Compared with control subjects without clinical risk factors, diabetic patients with hepatitis B and C in our study had significantly increased risk of malignant neoplasm of the liver by magnitudes comparable with those of previous studies.11, 14 The HR of diabetic patients with cirrhosis in our findings was also higher than those with alcoholic liver disease including cirrhosis, which was similar to the findings from a population-based United States study.14 Screening of every diabetic patient for hepatic neoplasm might not be cost-effective, because these outcomes are rare even among diabetic patients. However, the HRs of diabetic patients with hepatitis B, hepatitis C, and cirrhosis were significantly increased enough that diabetologists should educate patients with those clinical risk factors for strict adherence to the present liver cancer screening program. Although some other potential confounding factor such as obesity35 might be responsible for the increased risk of liver cancer rather than diabetes itself, one previous study7 that adjusted for body mass index (BMI) in a multivariate analysis found that BMI had no effect on the significant association of diabetes and hepatocellular carcinoma. Stattin et al.21 also reported that adjustment for BMI had no material effect on risk estimates of hyperglycemia and cancer risk. A recent Taiwanese study36 prospectively followed 2,903 male hepatitis B virus surface antigen-positive government employees for a mean of 14.7 years, and reported a significant increase in the risk of hepatocellular carcinoma (HR 1.48, 95% CI 1.04-2.12) in overweight men (BMI between 25.0 and 29.9 kg/m2). The HR increased to 1.96 (95% CI 0.72-5.38) in obese men (BMI ≥30.0 kg/m2). This study thus concluded that excess body weight is involved in the transition from healthy hepatitis B carrier state to hepatocellular carcinoma among men. Nonetheless, our study demonstrated that, even in the absence of hepatitis B, diabetic patients were still at a significantly greater risk of liver cancer. Because no anthropometric data are available from the NHI data, we were unable to empirically assess the extent to which obesity would confound the relationship between diabetes and liver cancer observed in our study.

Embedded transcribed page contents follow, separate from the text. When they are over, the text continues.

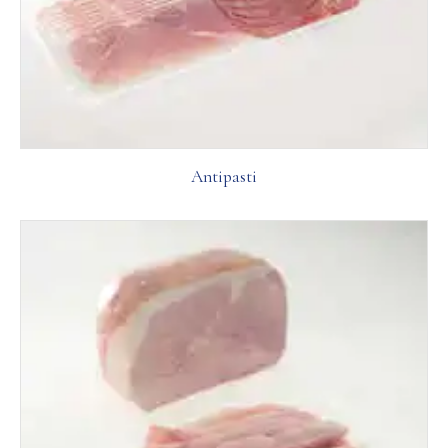
Antipasti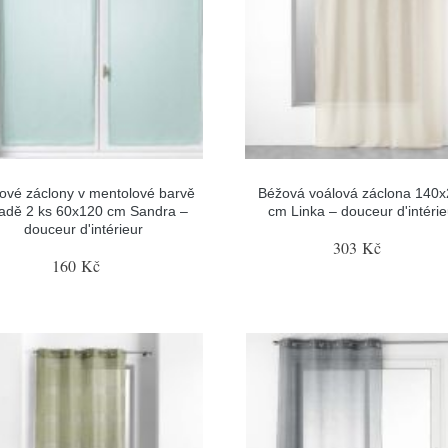
ové záclony v mentolové barvě
Béžová voálová záclona 140
sadě 2 ks 60x120 cm Sandra –
cm Linka – douceur d'intérie
douceur d'intérieur
303 Kč
160 Kč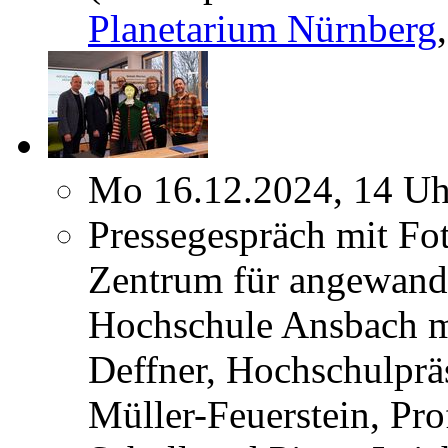
Planetarium Nürnberg
Mo 16.12.2024, 14 Uh
Pressegespräch mit Fo
Zentrum für angewandt
Hochschule Ansbach m
Deffner, Hochschulpräs
Müller-Feuerstein, Pro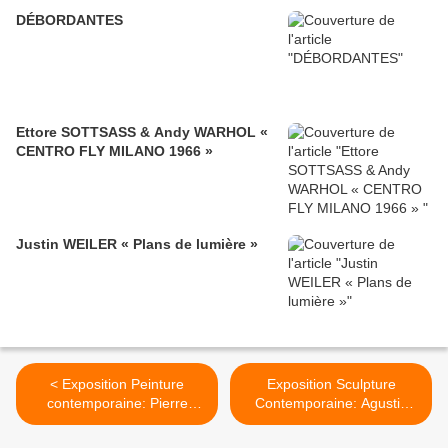
DÉBORDANTES
Ettore SOTTSASS & Andy WARHOL «
CENTRO FLY MILANO 1966 »
Justin WEILER « Plans de lumière »
< Exposition Peinture
Exposition Sculpture
contemporaine: Pierre
Contemporaine: Agustin
MOIGNARD « Nouveaux
CÁRDENAS >
tableaux »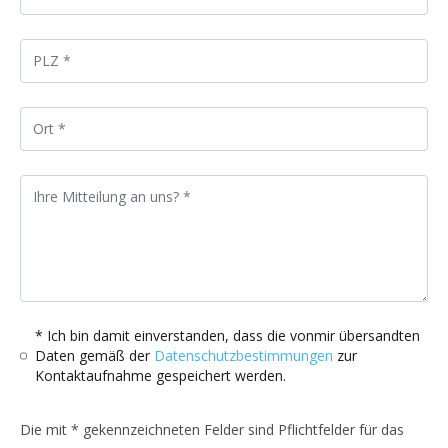
* Ich bin damit einverstanden, dass die vonmir übersandten
Daten gemäß der
Datenschutzbestimmungen
zur
Kontaktaufnahme gespeichert werden.
Die mit * gekennzeichneten Felder sind Pflichtfelder für das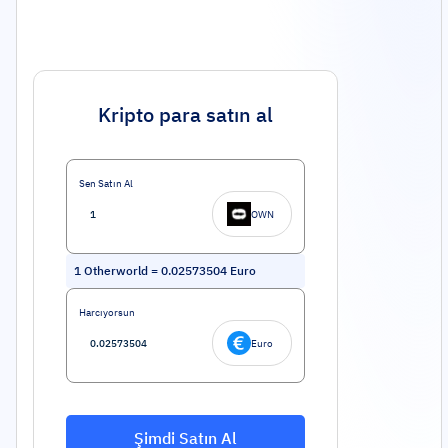
Kripto para satın al
Sen Satın Al
OWN
1
Otherworld
=
0.02573504
Euro
Harcıyorsun
Euro
Şimdi Satın Al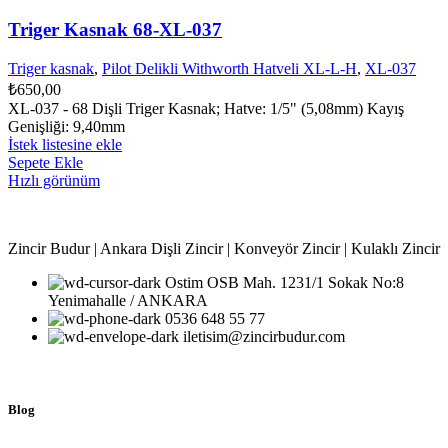
Triger Kasnak 68-XL-037
Triger kasnak
,
Pilot Delikli Withworth Hatveli XL-L-H
,
XL-037
₺
650,00
XL-037 - 68 Dişli Triger Kasnak; Hatve: 1/5" (5,08mm) Kayış
Genişliği: 9,40mm
İstek listesine ekle
Sepete Ekle
Hızlı görünüm
Zincir Budur | Ankara Dişli Zincir | Konveyör Zincir | Kulaklı Zincir
Ostim OSB Mah. 1231/1 Sokak No:8
Yenimahalle / ANKARA
0536 648 55 77
iletisim@zincirbudur.com
Blog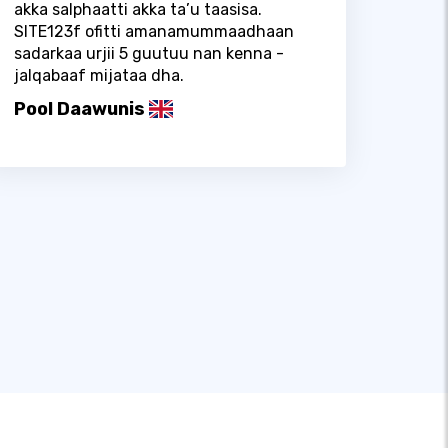
akka salphaatti akka ta’u taasisa.
SITE123f ofitti amanamummaadhaan
sadarkaa urjii 5 guutuu nan kenna -
jalqabaaf mijataa dha.
Pool Daawunis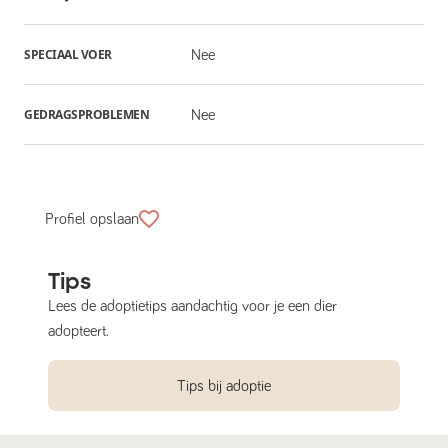
SPECIAAL VOER
Nee
GEDRAGSPROBLEMEN
Nee
Profiel opslaan
Tips
Lees de adoptietips aandachtig voor je een dier
adopteert.
Tips bij adoptie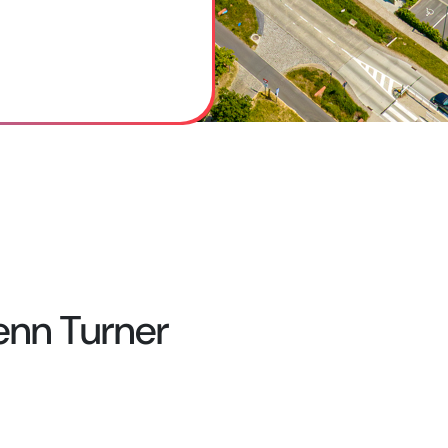
enn Turner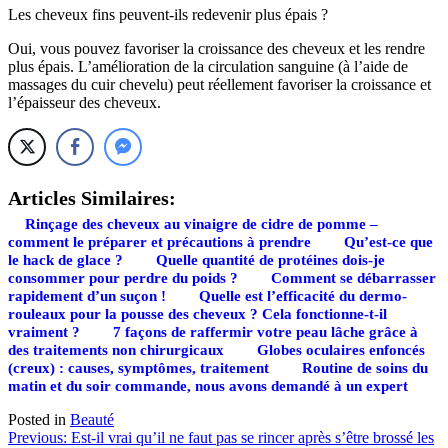
Les cheveux fins peuvent-ils redevenir plus épais ?
Oui, vous pouvez favoriser la croissance des cheveux et les rendre
plus épais. L’amélioration de la circulation sanguine (à l’aide de
massages du cuir chevelu) peut réellement favoriser la croissance et
l’épaisseur des cheveux.
Articles Similaires:
Rinçage des cheveux au vinaigre de cidre de pomme –
comment le préparer et précautions à prendre
Qu’est-ce que
le hack de glace ?
Quelle quantité de protéines dois-je
consommer pour perdre du poids ?
Comment se débarrasser
rapidement d’un suçon !
Quelle est l’efficacité du dermo-
rouleaux pour la pousse des cheveux ? Cela fonctionne-t-il
vraiment ?
7 façons de raffermir votre peau lâche grâce à
des traitements non chirurgicaux
Globes oculaires enfoncés
(creux) : causes, symptômes, traitement
Routine de soins du
matin et du soir commande, nous avons demandé à un expert
Posted in
Beauté
Navigation
Previous:
Est-il vrai qu’il ne faut pas se rincer après s’être brossé les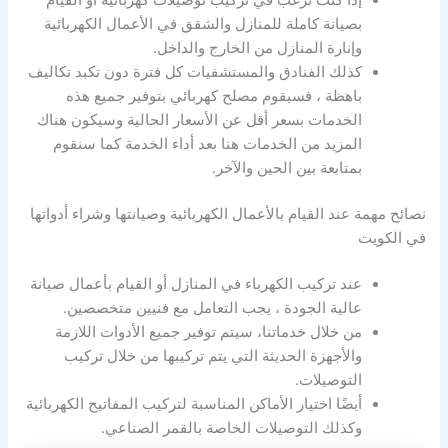
بصيانة كاملة للمنازل والشقق في الأعمال الكهربائية
وإنارة المنازل من الخارج والداخل.
كذلك الفنادق والمستشفيات كل فترة دون تكبد تكاليف
باهظة ، فسيقوم مصلح كهربائي بتوفير جميع هذه
الخدمات بسعر أقل عن الأسعار الحالية وسيكون هناك
المزيد من الخدمات هنا بعد أداء الخدمة كما سنقوم
بمتابعة بين الحين والآخر.
نصائح مهمة عند القيام بالأعمال الكهربائية وصيانتها وشراء أدواتها
في الكويت
عند تركيب الكهرباء في المنازل أو القيام بأعمال صيانة
عالية الجودة ، يجب التعامل مع فنيين متخصصين.
من خلال خدماتنا، سيتم توفير جميع الأدوات اللازمة
والأجهزة الحديثة التي يتم تركيبها من خلال تركيب
التوصيلات.
أيضًا اختيار الأماكن المناسبة لتركيب المفاتيح الكهربائية
وكذلك التوصيلات الخاصة بالقمر الصناعي.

Diabetes and Malignant Neoplasm of Biliary Tract.

The incidence of biliary tract cancers of diabetic patients was scarcely investigated in the literature. Irrespective of diabetic status, the incidence of biliary tract neoplasm increased with age, and they were higher in men than in women except in those diabetic patients >64 years. Without adjustment for clinical risk factors, we observed a 20%-30% increased risk of biliary tract neoplasm in diabetic patients, which was comparable with some previous studies,5, 8 but lower than some others.19 In our study, the risk estimates of diabetic women and diabetic men were similar to the findings of Wideroff et al.8 Further age stratifications revealed that only those subjects aged 45-64 years had significant increased risks compared with the age-matched and sex-matched control group in both sexes, but its significance was lost after adjustment for additional clinical risk factors. Prior studies5, 8, 19, 20 that reported association of diabetes and biliary cancer did not adjust for clinical risk factors in the multivariate analyses. Some previous case-control studies indicated an increased risk of gallbladder cancer in obese women.37 Additionally, Grainge et al.20 reported that a BMI ≥30 was associated with mild increased risk of cholangiocarcinoma. Because the relative risk estimates of biliary tract cancer noted in our study were close to null after adjustment for certain known clinical risk factors for biliary tract cancer, the potential confounding by obesity should not be substantial.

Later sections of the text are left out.